Similar to previous study, we found that patients with COPD had a higher incidence of pneumonia than in the control group (16.5% vs 6.7% p<0,001). Mangas et al. [20] reported similar results. During CPB, both heart and lung are excluded from the circulation, whereas the myocardium is protected by cardioplegia, however no measures are taken to protect the lung. It is well known that this may causes atelectasis in the basal lung segments which compromises the gaze exchange, and predispose these patients to pulmonary infections. In a recent study, Kiessling et al [21] demonstrated a beneficial effect of selective pulmonary perfusion during CPB, on the inflammatory response and clinical outcome in patients with COPD. Patients undergoing cardiac surgery are generally able to resume spontaneous ventilation as soon as they have recovered from anesthesia. However, approximately 2.6 to 22.7% of them require prolonged mechanical ventilation [22]. In parallel with some studies [22,23] we found a relationship between history of COPD and increased risk of prolonged ventilation support. Damien et al [24] found that ventilator dependency following CPB was associated with long ICU stay. Our findings are in accordance of those studies, because we noted that patients with COPD had prolonged ICU stay, defined as greater than 48hours. However, multivariate logistic regression analysis retained LOS and chest re-exploration for bleeding as predictor’s risk factors for prolonged mechanical ventilation.

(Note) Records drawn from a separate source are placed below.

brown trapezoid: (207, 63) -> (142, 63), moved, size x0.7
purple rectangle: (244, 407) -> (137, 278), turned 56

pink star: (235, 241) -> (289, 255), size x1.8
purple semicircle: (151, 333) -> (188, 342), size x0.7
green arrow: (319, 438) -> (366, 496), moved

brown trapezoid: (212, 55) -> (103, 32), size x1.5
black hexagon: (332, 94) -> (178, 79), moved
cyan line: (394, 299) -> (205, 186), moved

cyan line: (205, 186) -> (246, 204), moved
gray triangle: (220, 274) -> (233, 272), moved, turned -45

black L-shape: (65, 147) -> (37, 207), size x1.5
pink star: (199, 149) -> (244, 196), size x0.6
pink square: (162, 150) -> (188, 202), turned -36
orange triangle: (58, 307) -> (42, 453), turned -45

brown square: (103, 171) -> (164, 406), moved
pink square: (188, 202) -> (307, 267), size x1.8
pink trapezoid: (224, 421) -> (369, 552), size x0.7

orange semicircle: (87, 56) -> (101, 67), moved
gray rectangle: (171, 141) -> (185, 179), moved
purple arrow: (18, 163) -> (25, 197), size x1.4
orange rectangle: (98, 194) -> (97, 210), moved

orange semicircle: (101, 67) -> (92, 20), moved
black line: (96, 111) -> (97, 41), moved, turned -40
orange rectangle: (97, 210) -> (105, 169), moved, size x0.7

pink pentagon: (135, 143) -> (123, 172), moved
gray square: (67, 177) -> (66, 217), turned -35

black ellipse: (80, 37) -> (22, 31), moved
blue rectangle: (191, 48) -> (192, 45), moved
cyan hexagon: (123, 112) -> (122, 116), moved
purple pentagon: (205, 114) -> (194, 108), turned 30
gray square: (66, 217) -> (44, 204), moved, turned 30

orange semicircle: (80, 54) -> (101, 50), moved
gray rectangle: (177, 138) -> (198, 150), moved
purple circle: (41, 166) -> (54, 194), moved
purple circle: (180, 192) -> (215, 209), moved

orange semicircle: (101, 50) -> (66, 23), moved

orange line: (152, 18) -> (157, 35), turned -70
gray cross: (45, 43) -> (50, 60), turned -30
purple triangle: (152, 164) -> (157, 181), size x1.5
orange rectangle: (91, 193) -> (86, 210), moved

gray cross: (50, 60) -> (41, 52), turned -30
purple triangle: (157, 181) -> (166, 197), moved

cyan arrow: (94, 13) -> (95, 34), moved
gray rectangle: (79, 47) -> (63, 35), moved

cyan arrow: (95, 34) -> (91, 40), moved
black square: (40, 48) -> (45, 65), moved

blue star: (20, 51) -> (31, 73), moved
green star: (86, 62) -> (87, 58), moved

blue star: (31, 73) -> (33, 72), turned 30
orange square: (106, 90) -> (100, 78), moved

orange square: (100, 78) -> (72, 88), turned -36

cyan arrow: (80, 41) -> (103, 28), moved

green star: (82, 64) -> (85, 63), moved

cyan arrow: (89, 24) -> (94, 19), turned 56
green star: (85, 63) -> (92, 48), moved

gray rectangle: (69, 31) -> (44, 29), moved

In a systematic review published recently, Al Moshrafi et al [6] analyzed factors influencing length of stay in ICU after adult cardiac surgery, and noted that COPD was the main independent risk factor that impact negatively the duration of ICU.

4.1 Study limitation
The present study is limited by its retrospective design and small sample size. The relatively long time period of this study may carry along variables changes in diagnostic tool and medical management of COPD. Another limitation of this study was the lack of detailed respiratory function data, because it was not routinely measured before cardiac surgery in our center. Therefore, we cannot evaluate the severity of COPD that may affect postoperative outcome.

5. Conclusion

This study failed to show that COPD increased in hospital mortality after cardiac surgery, but those patients are inclined to develop postoperative complications.